Concurrency sweep (load test):

  • p50 / p95 / p99 end-to-end latency at each concurrency level
  • Completed requests per second
  • Aggregate output tokens/sec across all in-flight requests
  • Error rate (where rate limits start to bite)

Results render as live charts and a comparison table, and export to CSV or JSON.

Inputs

  • Models: any model ID from the DigitalOcean model list. Pick from the catalog or paste any ID. Up to 6 at once.
  • Input tokens / Output tokens: target prompt size and max generation.
  • Cache hit ratio: the fraction of the input sent as a reused, cacheable prefix. On cache-enabled models a higher ratio lowers TTFT and shows up as cached tokens in the usage data. See "How cache modeling works" below.
  • Concurrency levels and requests per level for the load test.
  • Streaming on/off, temperature, and mock mode.

How cache modeling works

The app builds each prompt from two parts:

  1. A system message that is identical across every request in a run. This is the cacheable prefix. Its size is inputTokens * cacheHitRatio.
  2. A user message that carries a unique nonce so it never caches. Its size is the remainder.
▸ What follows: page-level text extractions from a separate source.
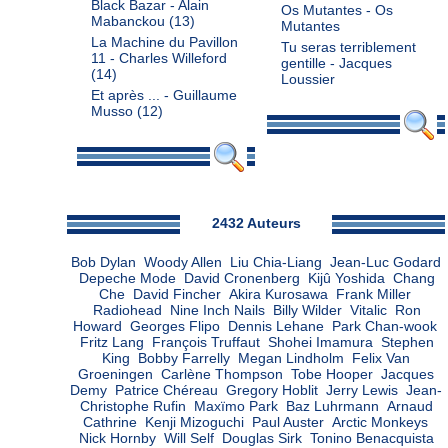
Black Bazar - Alain
Os Mutantes - Os
Mabanckou
(13)
Mutantes
La Machine du Pavillon
Tu seras terriblement
11 - Charles Willeford
gentille - Jacques
(14)
Loussier
Et après ... - Guillaume
Musso
(12)
Admin
2432 Auteurs
Bob Dylan
Woody Allen
Liu Chia-Liang
Jean-Luc Godard
Depeche Mode
David Cronenberg
Kijû Yoshida
Chang
Che
David Fincher
Akira Kurosawa
Frank Miller
Radiohead
Nine Inch Nails
Billy Wilder
Vitalic
Ron
Howard
Georges Flipo
Dennis Lehane
Park Chan-wook
Fritz Lang
François Truffaut
Shohei Imamura
Stephen
King
Bobby Farrelly
Megan Lindholm
Felix Van
Groeningen
Carlène Thompson
Tobe Hooper
Jacques
Demy
Patrice Chéreau
Gregory Hoblit
Jerry Lewis
Jean-
Christophe Rufin
Maxïmo Park
Baz Luhrmann
Arnaud
Cathrine
Kenji Mizoguchi
Paul Auster
Arctic Monkeys
Nick Hornby
Will Self
Douglas Sirk
Tonino Benacquista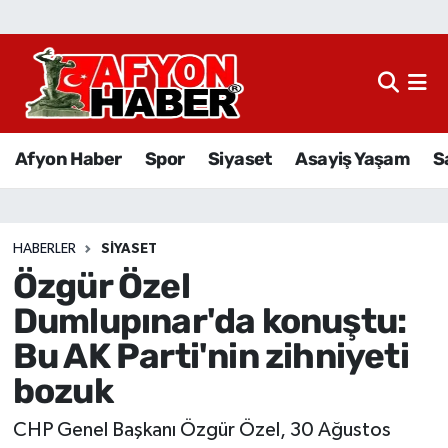
Afyon Haber
Siyaset
Afyon Haber
Spor
Siyaset
Asayiş Yaşam
S
Spor
Asayiş Yaşam
HABERLER
SIYASET
Özgür Özel
Sağlık
Dumlupınar'da konuştu:
Eğitim
Bu AK Parti'nin zihniyeti
bozuk
Sivil Toplum
CHP Genel Başkanı Özgür Özel, 30 Ağustos
Ekonomi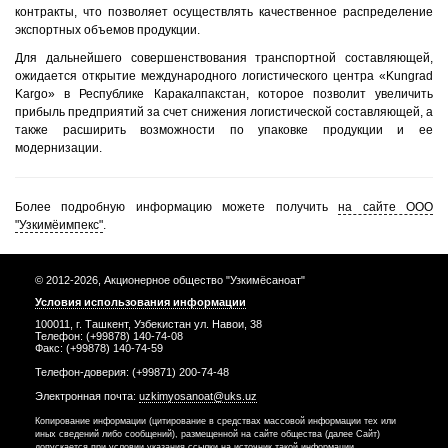
контракты, что позволяет осуществлять качественное распределение
экспортных объемов продукции.
Для дальнейшего совершенствования транспортной составляющей,
ожидается открытие международного логистического центра «Kungrad
Kargo» в Республике Каракалпакстан, которое позволит увеличить
прибыль предприятий за счет снижения логистической составляющей, а
также расширить возможности по упаковке продукции и ее
модернизации.
Более подробную информацию можете получить
на сайте ООО
"Узкимёимпекс"
.
© 2012-2026, Акционерное общество "Узкимёсаноат"
Условия использования информации
100011, г. Ташкент, Узбекистан ул. Навои, 38
Телефон: (+99878) 140-74-08
Факс: (+99878) 140-74-59
Телефон-доверия: (+99871) 200-74-48
Электронная почта:
uzkimyosanoat@uks.uz
Копирование информации (цитирование в средствах массовой информации тех или
иных сведений либо сообщений), размещенной на сайте общества (далее Сайт)
допускается при условии указания ссылки на источник такой информации.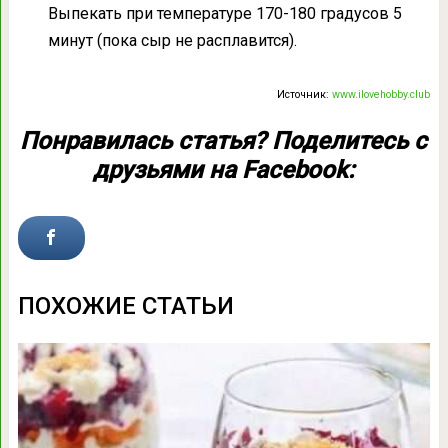
Выпекать при температуре 170-180 градусов 5
минут (пока сыр не расплавится).
Источник:
www.ilovehobby.club
Понравилась статья? Поделитесь с
друзьями на Facebook:
ПОХОЖИЕ СТАТЬИ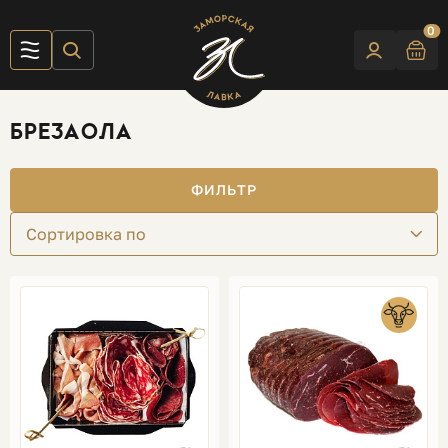
0
БРЕЗАОЛА
ФИЛЬТР
Сортировка по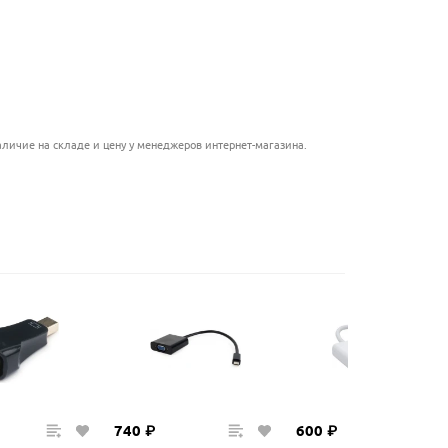
............................................
........................................
........................................
.....................................................
личие на складе и цену у менеджеров интернет-магазина.
740
₽
600
₽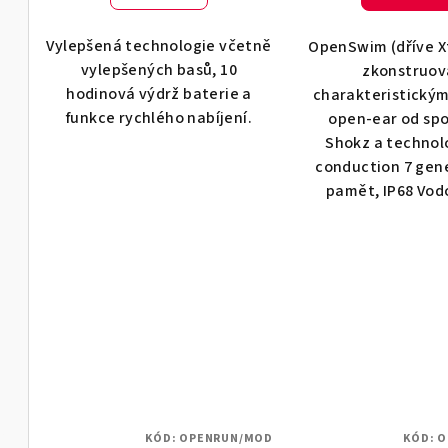
k
ů
t
Vylepšená technologie včetně
OpenSwim (dříve Xt
vylepšených basů, 10
zkonstruov
ů
hodinová výdrž baterie a
charakteristický
funkce rychlého nabíjení.
open-ear od spo
Shokz a technol
conduction 7 gen
pamět, IP68 Vodo
KÓD:
OPENRUN/MOD
KÓD:
O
Reusing an identical prefix lets whatever prompt caching the endpoint supports kick in, so the TTFT and cached-token numbers you see reflect real caching behavior rather than a formula. Token sizing of the synthetic prompt is approximate, but every number shown comes from the model's reported usage, not from our estimate.

Run locally

npm install
cp .env.example .env.local   # add your Model Access Key
npm run dev                  # http://localhost:3000

Mock mode is on by default, so you can explore the UI with simulated timings and no API key. Uncheck "mock mode" to hit the live endpoint.

Environment variables

Variable Required Default Notes
DO_MODEL_ACCESS_KEY for live runs none Create one in the DO Control Panel. You can also paste a key in the UI instead.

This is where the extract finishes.